Report how many lines below include the string "литра". Please keep the reply to that number.

---

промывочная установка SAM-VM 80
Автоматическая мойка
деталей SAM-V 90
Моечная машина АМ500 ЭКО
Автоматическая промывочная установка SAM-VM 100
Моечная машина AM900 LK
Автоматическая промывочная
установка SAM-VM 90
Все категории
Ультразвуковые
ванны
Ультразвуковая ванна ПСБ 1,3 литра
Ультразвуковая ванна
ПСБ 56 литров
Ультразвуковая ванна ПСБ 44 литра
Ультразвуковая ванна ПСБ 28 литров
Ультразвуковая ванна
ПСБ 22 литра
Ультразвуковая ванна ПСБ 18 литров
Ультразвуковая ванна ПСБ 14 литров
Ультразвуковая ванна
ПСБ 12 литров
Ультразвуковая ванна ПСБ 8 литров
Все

---

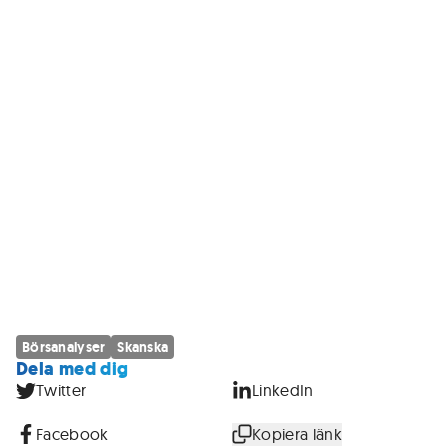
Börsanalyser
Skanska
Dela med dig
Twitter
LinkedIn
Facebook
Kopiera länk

---

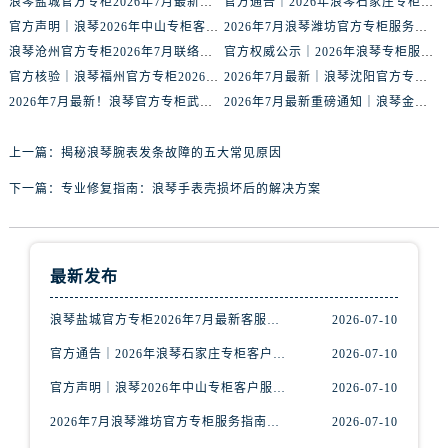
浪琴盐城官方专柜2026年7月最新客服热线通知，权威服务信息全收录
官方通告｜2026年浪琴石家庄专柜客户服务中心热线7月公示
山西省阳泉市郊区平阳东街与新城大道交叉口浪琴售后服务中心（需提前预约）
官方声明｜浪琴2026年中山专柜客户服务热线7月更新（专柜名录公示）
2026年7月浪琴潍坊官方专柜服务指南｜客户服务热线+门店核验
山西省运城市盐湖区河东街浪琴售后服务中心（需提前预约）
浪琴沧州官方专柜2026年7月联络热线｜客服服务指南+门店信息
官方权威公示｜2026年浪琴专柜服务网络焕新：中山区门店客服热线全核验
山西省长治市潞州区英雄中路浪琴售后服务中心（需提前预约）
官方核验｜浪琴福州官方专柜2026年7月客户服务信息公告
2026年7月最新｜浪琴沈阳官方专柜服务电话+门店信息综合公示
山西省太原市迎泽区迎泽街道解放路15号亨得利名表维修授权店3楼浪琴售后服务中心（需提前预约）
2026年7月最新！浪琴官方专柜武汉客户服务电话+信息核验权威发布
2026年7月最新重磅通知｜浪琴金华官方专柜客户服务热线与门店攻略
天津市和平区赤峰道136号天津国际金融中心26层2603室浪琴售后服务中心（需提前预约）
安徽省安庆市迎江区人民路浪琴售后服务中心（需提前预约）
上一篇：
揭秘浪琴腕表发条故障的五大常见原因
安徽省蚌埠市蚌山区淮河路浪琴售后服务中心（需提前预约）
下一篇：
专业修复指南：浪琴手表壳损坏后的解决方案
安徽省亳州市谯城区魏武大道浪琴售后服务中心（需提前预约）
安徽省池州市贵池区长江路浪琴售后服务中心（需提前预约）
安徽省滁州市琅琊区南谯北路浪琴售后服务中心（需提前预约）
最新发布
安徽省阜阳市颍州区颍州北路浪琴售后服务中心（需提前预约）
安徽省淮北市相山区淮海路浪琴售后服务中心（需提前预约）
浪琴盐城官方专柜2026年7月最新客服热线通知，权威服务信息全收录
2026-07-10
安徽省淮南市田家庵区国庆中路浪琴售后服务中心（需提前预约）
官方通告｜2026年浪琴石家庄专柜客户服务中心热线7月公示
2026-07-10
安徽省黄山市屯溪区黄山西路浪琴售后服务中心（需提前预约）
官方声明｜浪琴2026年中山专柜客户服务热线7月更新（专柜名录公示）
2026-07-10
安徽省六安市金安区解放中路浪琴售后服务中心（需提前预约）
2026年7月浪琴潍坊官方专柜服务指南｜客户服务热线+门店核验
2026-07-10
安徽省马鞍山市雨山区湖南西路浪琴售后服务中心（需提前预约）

---

** Response area **
3